* [WHAT IS NEEDED]:
Below are entries. Reproduce exactly the lines between the line holding "eingesetzten Internet-Browser auf" and the line holding "b.) DSGVO, sofern diese Cookies Daten zur", inclusive, and only those.

Stored items
┌──
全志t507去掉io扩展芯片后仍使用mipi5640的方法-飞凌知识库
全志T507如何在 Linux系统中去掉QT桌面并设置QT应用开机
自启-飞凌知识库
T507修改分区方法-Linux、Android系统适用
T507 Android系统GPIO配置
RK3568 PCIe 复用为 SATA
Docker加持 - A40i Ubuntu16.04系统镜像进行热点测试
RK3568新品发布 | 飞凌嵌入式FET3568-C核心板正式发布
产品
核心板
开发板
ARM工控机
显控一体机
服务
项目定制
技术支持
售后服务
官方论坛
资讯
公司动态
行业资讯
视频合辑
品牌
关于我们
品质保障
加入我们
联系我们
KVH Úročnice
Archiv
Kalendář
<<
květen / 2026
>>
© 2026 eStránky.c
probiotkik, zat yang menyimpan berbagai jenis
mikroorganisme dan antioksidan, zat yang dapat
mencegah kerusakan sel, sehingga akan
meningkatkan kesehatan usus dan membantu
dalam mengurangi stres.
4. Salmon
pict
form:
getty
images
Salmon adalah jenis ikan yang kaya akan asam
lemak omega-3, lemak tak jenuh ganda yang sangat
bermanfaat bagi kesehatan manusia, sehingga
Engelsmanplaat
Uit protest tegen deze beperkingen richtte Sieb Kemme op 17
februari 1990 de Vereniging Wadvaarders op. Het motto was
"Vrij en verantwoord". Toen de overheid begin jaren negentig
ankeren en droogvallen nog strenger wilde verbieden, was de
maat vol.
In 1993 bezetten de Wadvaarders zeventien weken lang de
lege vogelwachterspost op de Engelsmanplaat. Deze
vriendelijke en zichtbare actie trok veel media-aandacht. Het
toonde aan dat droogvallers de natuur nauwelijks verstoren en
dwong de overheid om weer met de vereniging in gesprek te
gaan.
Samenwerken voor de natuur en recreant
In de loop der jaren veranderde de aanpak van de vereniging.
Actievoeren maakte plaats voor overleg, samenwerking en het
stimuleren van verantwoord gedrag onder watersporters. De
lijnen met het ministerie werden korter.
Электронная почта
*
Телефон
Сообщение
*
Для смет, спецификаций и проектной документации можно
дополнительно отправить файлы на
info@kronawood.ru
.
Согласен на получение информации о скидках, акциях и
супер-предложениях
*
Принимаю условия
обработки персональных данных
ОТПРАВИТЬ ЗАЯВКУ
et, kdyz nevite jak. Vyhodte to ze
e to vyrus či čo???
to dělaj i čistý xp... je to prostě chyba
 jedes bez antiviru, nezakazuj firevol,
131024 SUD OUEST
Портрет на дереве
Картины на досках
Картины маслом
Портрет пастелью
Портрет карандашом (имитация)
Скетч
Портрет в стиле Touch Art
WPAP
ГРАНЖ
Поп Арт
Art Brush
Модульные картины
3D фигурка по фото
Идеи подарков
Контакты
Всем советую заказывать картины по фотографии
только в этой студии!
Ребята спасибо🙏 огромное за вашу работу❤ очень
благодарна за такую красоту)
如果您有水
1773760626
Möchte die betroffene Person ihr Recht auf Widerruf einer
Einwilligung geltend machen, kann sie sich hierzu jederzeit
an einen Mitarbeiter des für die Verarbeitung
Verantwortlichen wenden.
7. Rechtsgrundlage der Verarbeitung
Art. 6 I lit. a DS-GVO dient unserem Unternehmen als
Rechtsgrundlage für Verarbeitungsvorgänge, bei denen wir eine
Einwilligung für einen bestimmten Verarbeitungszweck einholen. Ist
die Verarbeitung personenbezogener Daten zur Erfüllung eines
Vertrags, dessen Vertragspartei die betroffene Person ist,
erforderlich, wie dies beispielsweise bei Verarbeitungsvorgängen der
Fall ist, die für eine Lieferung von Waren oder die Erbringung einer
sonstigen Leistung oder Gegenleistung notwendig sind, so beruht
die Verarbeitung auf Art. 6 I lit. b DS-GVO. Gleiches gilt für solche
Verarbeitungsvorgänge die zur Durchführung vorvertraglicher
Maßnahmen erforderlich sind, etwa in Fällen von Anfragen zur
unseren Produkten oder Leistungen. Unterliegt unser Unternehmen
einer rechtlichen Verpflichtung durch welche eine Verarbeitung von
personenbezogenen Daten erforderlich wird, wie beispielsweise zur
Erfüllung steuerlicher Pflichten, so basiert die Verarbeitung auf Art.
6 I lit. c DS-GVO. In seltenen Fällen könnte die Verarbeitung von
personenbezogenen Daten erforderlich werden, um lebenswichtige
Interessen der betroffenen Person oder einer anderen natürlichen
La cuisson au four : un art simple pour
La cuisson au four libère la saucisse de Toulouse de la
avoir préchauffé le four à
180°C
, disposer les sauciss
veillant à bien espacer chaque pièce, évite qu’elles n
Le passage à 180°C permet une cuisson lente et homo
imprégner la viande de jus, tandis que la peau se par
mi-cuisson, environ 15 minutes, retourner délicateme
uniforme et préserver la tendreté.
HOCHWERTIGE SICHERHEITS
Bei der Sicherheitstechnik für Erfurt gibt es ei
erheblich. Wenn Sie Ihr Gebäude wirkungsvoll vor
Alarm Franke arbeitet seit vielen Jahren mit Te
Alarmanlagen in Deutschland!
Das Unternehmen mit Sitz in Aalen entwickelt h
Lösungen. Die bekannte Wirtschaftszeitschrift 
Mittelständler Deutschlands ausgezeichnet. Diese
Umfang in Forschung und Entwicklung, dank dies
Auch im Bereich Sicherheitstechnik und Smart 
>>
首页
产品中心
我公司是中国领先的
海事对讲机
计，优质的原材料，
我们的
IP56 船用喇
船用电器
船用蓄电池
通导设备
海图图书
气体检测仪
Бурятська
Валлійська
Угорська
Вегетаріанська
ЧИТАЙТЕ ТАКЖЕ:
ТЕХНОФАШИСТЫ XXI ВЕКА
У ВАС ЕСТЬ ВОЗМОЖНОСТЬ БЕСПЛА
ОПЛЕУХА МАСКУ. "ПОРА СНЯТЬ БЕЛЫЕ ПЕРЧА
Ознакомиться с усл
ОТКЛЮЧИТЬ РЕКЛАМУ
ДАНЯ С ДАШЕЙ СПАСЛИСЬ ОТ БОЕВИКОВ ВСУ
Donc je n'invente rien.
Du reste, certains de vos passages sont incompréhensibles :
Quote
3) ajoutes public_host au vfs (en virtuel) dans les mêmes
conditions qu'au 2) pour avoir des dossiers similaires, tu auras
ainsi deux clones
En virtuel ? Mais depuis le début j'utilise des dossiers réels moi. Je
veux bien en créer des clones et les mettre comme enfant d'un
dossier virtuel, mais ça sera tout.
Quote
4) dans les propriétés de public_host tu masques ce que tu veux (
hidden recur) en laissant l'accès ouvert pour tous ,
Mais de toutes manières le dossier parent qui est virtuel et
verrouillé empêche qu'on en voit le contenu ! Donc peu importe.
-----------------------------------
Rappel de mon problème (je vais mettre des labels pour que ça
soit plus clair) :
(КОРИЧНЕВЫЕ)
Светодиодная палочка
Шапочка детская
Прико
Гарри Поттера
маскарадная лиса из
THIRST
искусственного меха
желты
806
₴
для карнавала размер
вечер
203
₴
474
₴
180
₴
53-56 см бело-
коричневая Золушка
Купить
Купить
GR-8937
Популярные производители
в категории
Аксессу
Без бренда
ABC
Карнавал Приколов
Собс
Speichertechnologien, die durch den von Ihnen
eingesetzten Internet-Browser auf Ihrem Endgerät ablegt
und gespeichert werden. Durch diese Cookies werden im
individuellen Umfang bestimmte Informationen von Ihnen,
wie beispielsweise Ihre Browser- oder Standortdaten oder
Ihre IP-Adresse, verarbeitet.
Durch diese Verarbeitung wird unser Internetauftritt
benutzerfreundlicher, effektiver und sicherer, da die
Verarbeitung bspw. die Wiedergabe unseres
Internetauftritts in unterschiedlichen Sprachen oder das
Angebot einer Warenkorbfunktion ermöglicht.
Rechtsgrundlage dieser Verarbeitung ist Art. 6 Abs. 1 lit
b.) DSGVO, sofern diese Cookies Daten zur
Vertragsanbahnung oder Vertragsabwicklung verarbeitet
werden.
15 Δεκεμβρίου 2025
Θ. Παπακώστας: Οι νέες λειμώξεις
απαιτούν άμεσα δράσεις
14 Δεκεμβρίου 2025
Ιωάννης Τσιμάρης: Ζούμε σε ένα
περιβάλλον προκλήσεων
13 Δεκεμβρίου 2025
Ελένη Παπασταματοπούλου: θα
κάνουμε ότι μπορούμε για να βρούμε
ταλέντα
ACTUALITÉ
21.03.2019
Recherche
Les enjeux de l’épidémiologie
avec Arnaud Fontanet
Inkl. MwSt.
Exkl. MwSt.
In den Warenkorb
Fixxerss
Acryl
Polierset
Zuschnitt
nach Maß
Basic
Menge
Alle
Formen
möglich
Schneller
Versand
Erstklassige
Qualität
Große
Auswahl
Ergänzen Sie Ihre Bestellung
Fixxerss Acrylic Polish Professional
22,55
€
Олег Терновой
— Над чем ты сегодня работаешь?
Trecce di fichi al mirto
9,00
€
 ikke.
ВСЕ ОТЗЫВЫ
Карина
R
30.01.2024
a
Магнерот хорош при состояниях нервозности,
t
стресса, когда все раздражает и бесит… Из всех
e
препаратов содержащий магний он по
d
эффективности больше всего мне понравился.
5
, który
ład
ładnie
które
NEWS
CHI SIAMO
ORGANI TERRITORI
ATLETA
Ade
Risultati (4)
└──
* [EXERCISE RESULT]:
eingesetzten Internet-Browser auf Ihrem Endgerät ablegt
und gespeichert werden. Durch diese Cookies werden im
individuellen Umfang bestimmte Informationen von Ihnen,
wie beispielsweise Ihre Browser- oder Standortdaten oder
Ihre IP-Adresse, verarbeitet.
Durch diese Verarbeitung wird unser Internetauftritt
benutzerfreundlicher, effektiver und sicherer, da die
Verarbeitung bspw. die Wiedergabe unseres
Internetauftritts in unterschiedlichen Sprachen oder das
Angebot einer Warenkorbfunktion ermöglicht.
Rechtsgrundlage dieser Verarbeitung ist Art. 6 Abs. 1 lit
b.) DSGVO, sofern diese Cookies Daten zur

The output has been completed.